Vi offriamo alla lettura
quadretti dal vero delle sofferenze di A.
La sua esperienza possa essere di aiuto
ad altre che vivono drammi
simili.
aprile
2005
Grazie ad
Ernesto.
Tutto è
pronto.
Si salpa
il 18 con un biglietto senza ritorno, senza lacrime o pentimenti, con il
rischio di girarmi e far la fine della moglie di Lot.
Il mio
Marco Aurelio direbbe: "Contemnite me, si potestis, vestro periculo, non meo!".
Ho dato
tutto e ho dato troppo. Mancante di una sola cosa: aver creduto, a tutto. Non
sono stati una passeggiata questi sei anni, non sono stati una prova di
resistenza a letto... Se solo avessi voluto.... potevo avere altri vista la sua
lontananza, ma questa, non sono io, visto che, cretina me, lui è stato il
primo, il solo e l'unico...
Idiotissima...
nel senso dostoevskijano del termine, folle, ma poco
profetica!
Ho rinunciato ad una carriera brillante, ho rinunciato a far figli (ad
una ebrea chiedere questo, è chiedere molto quando gusti fin da piccola,
grazie ad una mamma e ad un papà meravigliosi, la bellezza di creare la tua
vera chiesa domestica); ho rinunciato ad amici, frequentare il teatro, l'opera
lirica, il mio mondo.... E l'ho fatto. non per chiedere qualcosa in
contraccambio, ma semplicemente per il grande grandissimo amore per lui, che scoppiava
e cercava altre strade pur di sopravvivere all'anemia della sua presenza, centillinata, regalata, come la si regala ad una concubina.
Sono
fredda.
Da quando
ho appreso la sua decisione non ho versato una lacrima, non ho battuto ciglio,
ho solo deciso, ho solo preso i contatti ed un biglietto.
Dio?
Non ce l'ho con lui, ma non credo più nella chiesa, spiacente... non c'è posto!

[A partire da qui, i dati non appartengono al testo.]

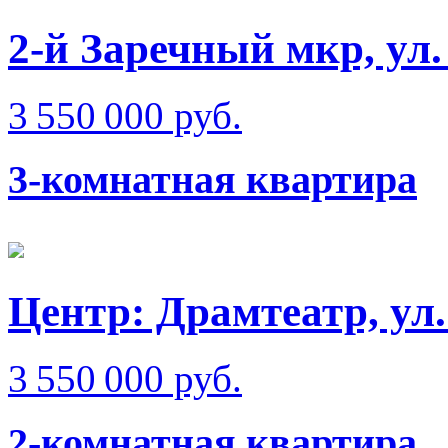
2-й Заречный мкр, ул
3 550 000 руб.
3-комнатная квартира
Центр: Драмтеатр, у
3 550 000 руб.
2-комнатная квартира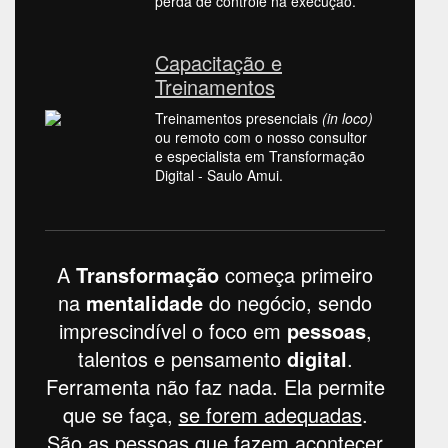
perda de controle na execução.
Capacitação e
Treinamentos
Treinamentos presenciais
(in loco)
ou remoto com o nosso consultor
e especialista em Transformação
Digital - Saulo Amui.
A
Transformação
começa primeiro
na
mentalidade
do negócio, sendo
imprescindível o foco em
pessoas
,
talentos e pensamento
digital
.
Ferramenta não faz nada. Ela permite
que se faça,
se forem adequadas
.
São as pessoas que fazem acontecer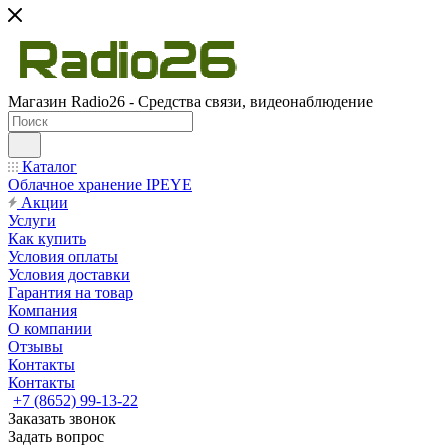
Магазин Radio26 - Средства связи, видеонаблюдение
Каталог
Облачное хранение IPEYE
Акции
Услуги
Как купить
Условия оплаты
Условия доставки
Гарантия на товар
Компания
О компании
Отзывы
Контакты
Контакты
+7 (8652) 99-13-22
Заказать звонок
Задать вопрос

E non farò la fine di Eloisa, Qua maior est dolendi causa, maiora sunt consolationis
adhibenda remedia non utique ab alio
sed a teìpso ut qui solus es in causa dolendi solus sis
gratia consolandi, a lui
non chiederò più nulla, né gli auguro del male....nemmeno una bella maledizione
in yiddish che fa tanto bene quando la pronunci.... sia quel che sia,
deciderà qualcun altro sul come dove e
quando.
Lo so che
esistono uomini migliori, ma sinceramente, non ne ho bisogno.
E se ne trovassi un altro, no grazie,
non credo più nell'amore.
Con
affetto, Shalom a'lekhum, A.
Cara A.,
la frase più bella che in questo momento di serenità hai scritto
è, rivolgendoti ad Ausilia: "la tua sorellina ebrea in ricerca . .
.!".
Chi vuol passare dalla morte alla vita deve dimenticare i momenti
di morte - dolore - ansia . . . e camminare verso la resurrezione quotidiana.
Sono felice di averti scritto anch'io e di aver contribuito a
farti star meglio!
Non perché sono bravo . . . ma solo perché nello scriverti, ci
ho "messo Amore".
Mauro + Miriam figlia + Pina moglie!!!